Все работники господина Фламбойма были беженцами, уцелевшими от погромов. И, хотя на всех остались, можно сказать, следы кораблекрушения, в мастерской царила атмосфера язвительной насмешки и горькой иронии по поводу прошлой жизни в Польше или в России, которую они старались представить в более черном свете, чем она была на самом деле. Какой-то бесовский дух вселился в этих несчастных людей. Он превращал чистую воду в кровь, уничтожал на корню само понятие добра, не давал взрасти ни одному побегу еврейской мысли. Биньямин протягивал руку, и ему чудилось, будто он видит, как на ней появляются когти. Он никому не противоречил, благоразумно не поднимал головы от иголки, но это не помогало: все копья, стрелы и шпильки были направлены именно против него. Над ним потешались. Однажды в отсутствие хозяина закройщик по имени Лембке Давидович вскочил на стол и, «по-берлински» оскалившись, не то серьезно, не то плаксиво выкрикнул:
— Послушайте, если наш раввинчик будет и дальше оставаться девственником, у него на спине крылышки вырастут! Вот будет здорово! Всем хватит пищи! Вы или я, или последний немецкий сморчок — кто только проголодается, тот и цапнет себе крылышко или лапку, и — пожалуйста, ешь на здоровье! А знаете, что будет потом? Кроме ангельского сердечка, ничего не останется! А скажите мне, дорогие мои соотечественники, кто позарится на сердце, на этот дряблый кусочек мяса? Грош ему цена в базарный день! Даже на берлинской бирже он и то не котируется! И вот тогда возьмут этот жалкий ошметок, усадят в поезд, и ту-ту! Гремите, Божьи трубы: еврейское сердечко едет домой!
Его речь вызвала бурное оживление. Оратор раскланялся на все стороны, спрыгнул со стола и стал пожимать тянувшиеся к нему руки. О жертве совсем уже забыли, как вдруг кто-то закричал:
— Смотрите, смотрите, он поранился!
Биньямин оторопело смотрел на свой палец, с которого текла кровь, да еще прямо на рулон светлой ткани.
В мастерской стало тихо.
— Это мы его ранили, — тихо сказал Лембке Давидович.
— Это мы, — послышался еще чей-то голос.
— Неужели мы уже все позабыли? — начал снова Лембке, глядя на Биньямина с таким удивлением, словно впервые открыл для себя его присутствие в мастерской.
Плотная фигура Лембке Давидовича, казалось, осела под тяжестью этого открытия. Длинные ресницы дрогнули, глаза округлились, и взгляд стал по-женски печальным и растерянным.

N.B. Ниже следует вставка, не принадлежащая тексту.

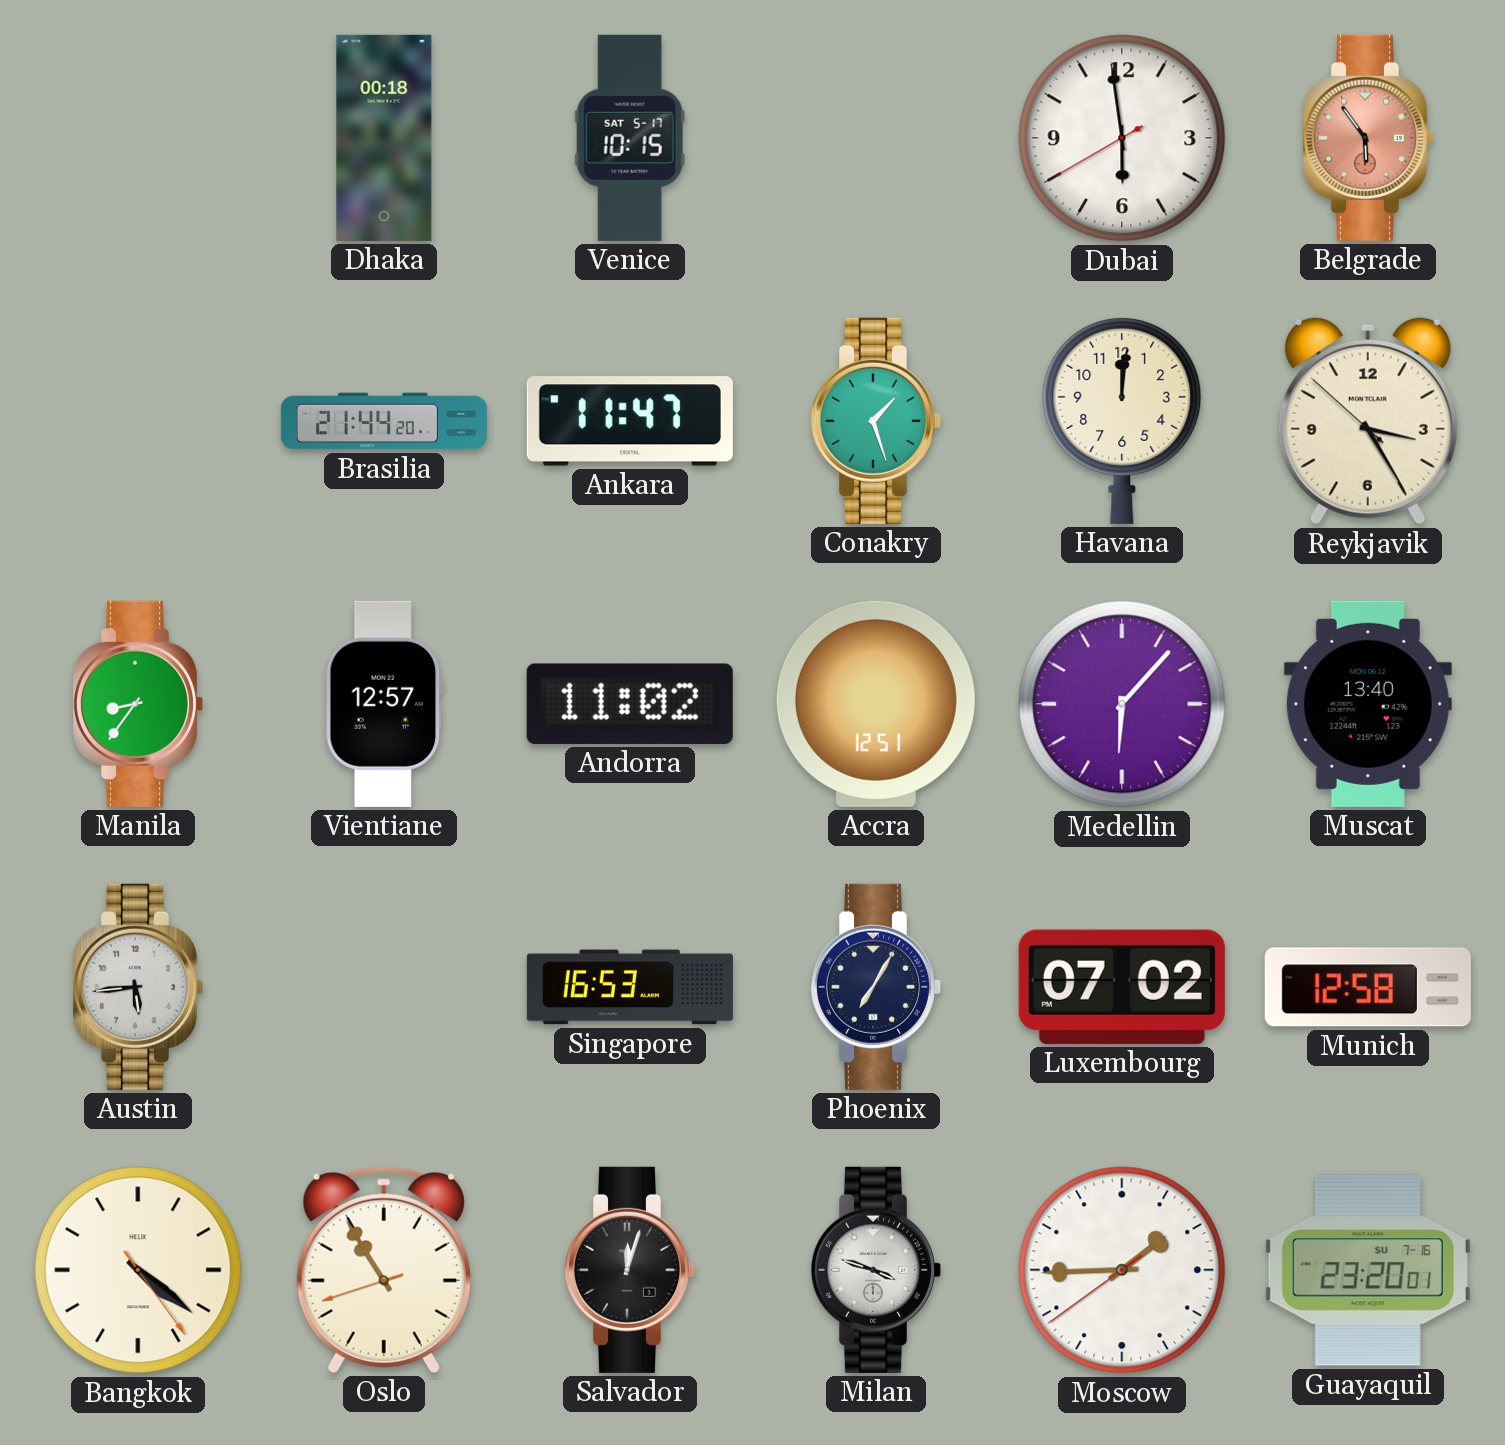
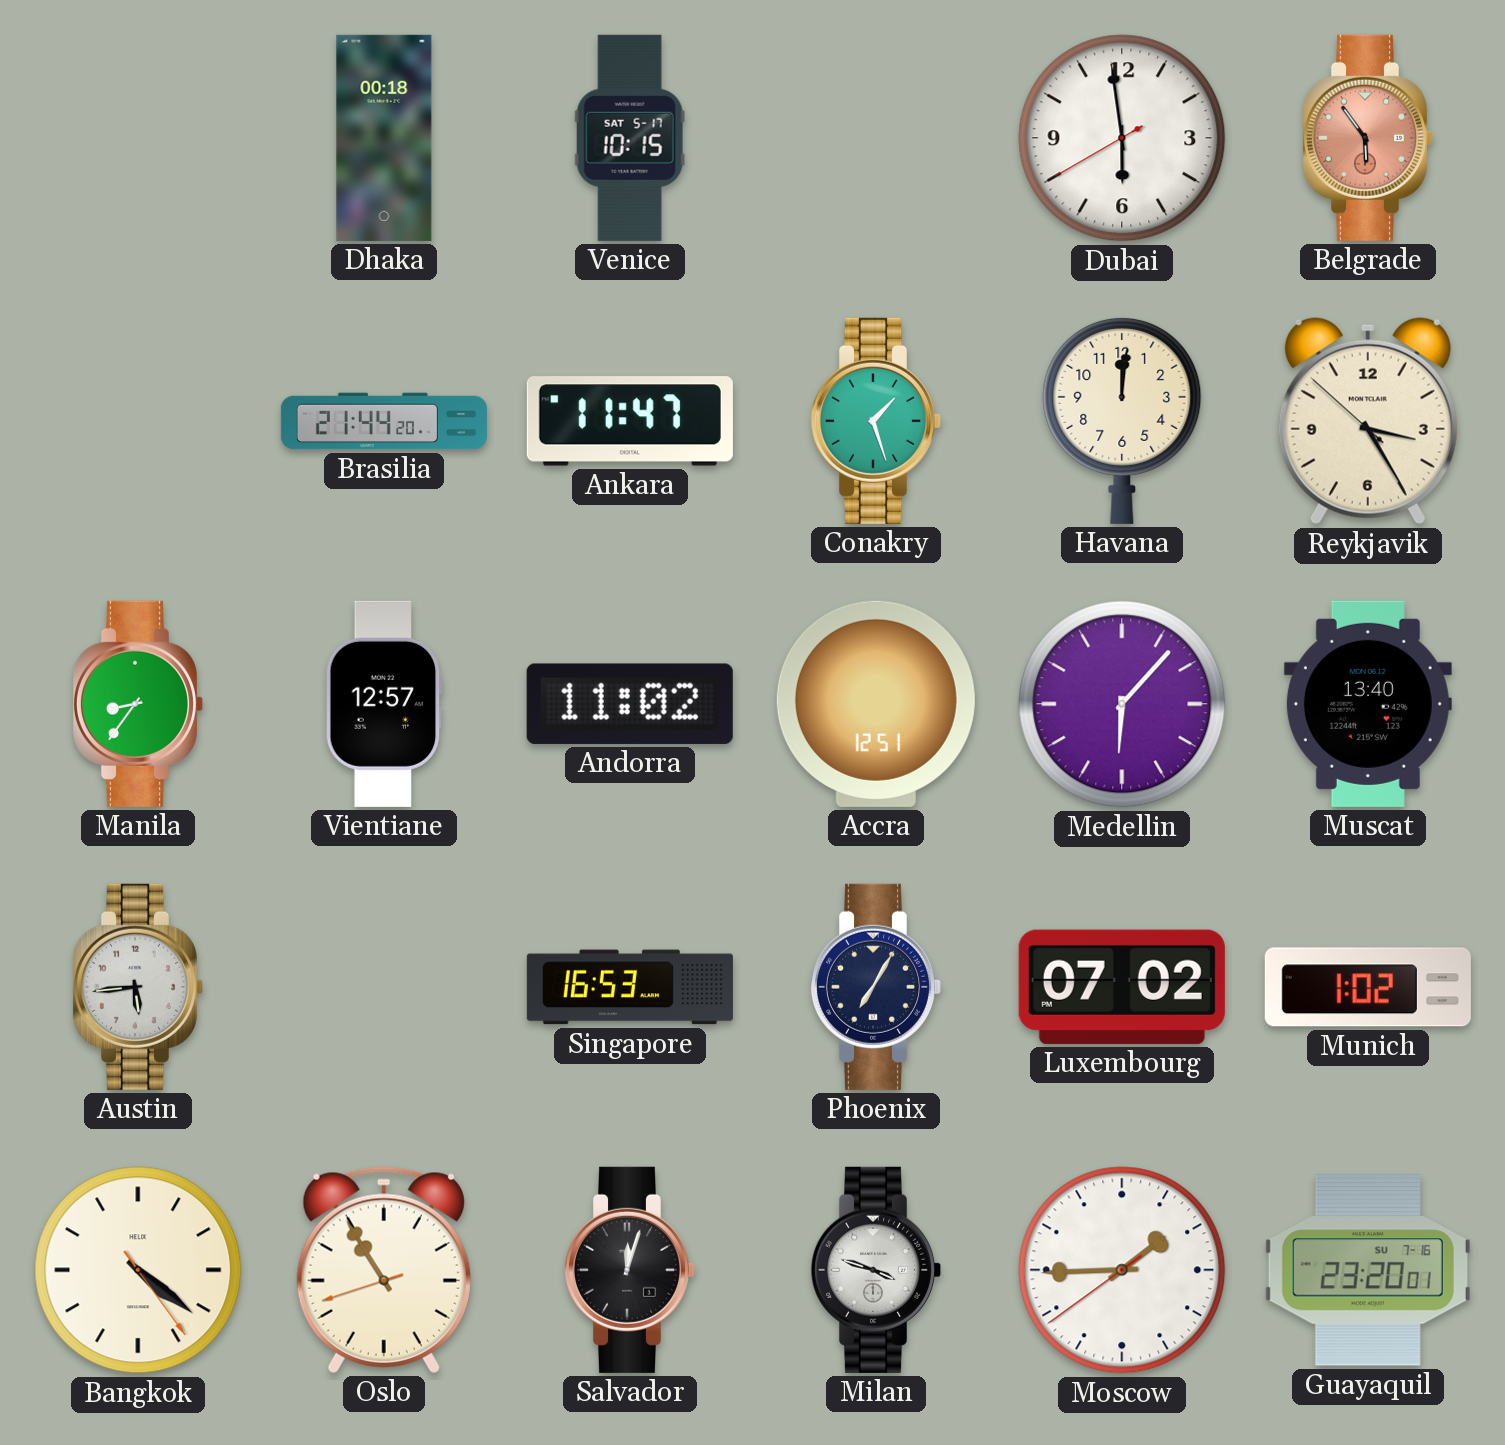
Munich: 12:58 -> 1:02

— Неужели мы и впрямь стали «немецкими господами»? — наконец, произнес он.
Его смущение тотчас же передалось остальным работникам господина Фламбойма. Кто-то взволнованно спросил:
— Кость хотя бы не повреждена?
Лембке подошел к Биньямину.
— Послушай! — закричал он, размахивая руками. — Скажи что-нибудь! Ну, обругай ты нас! Только не молчи! Да скажи же хоть слово!
Но Биньямин лишь задумчиво качал головой. Глаза у него блестели от еле сдерживаемых слез, и он не переставал сосать пораненный палец, что придавало ему печальный и в то же время комичный вид. Вместе с горьким привкусом собственной крови он уже вкушал сладкое чувство, подсказывавшее ему, что у этих людей навсегда отпала охота ранить его.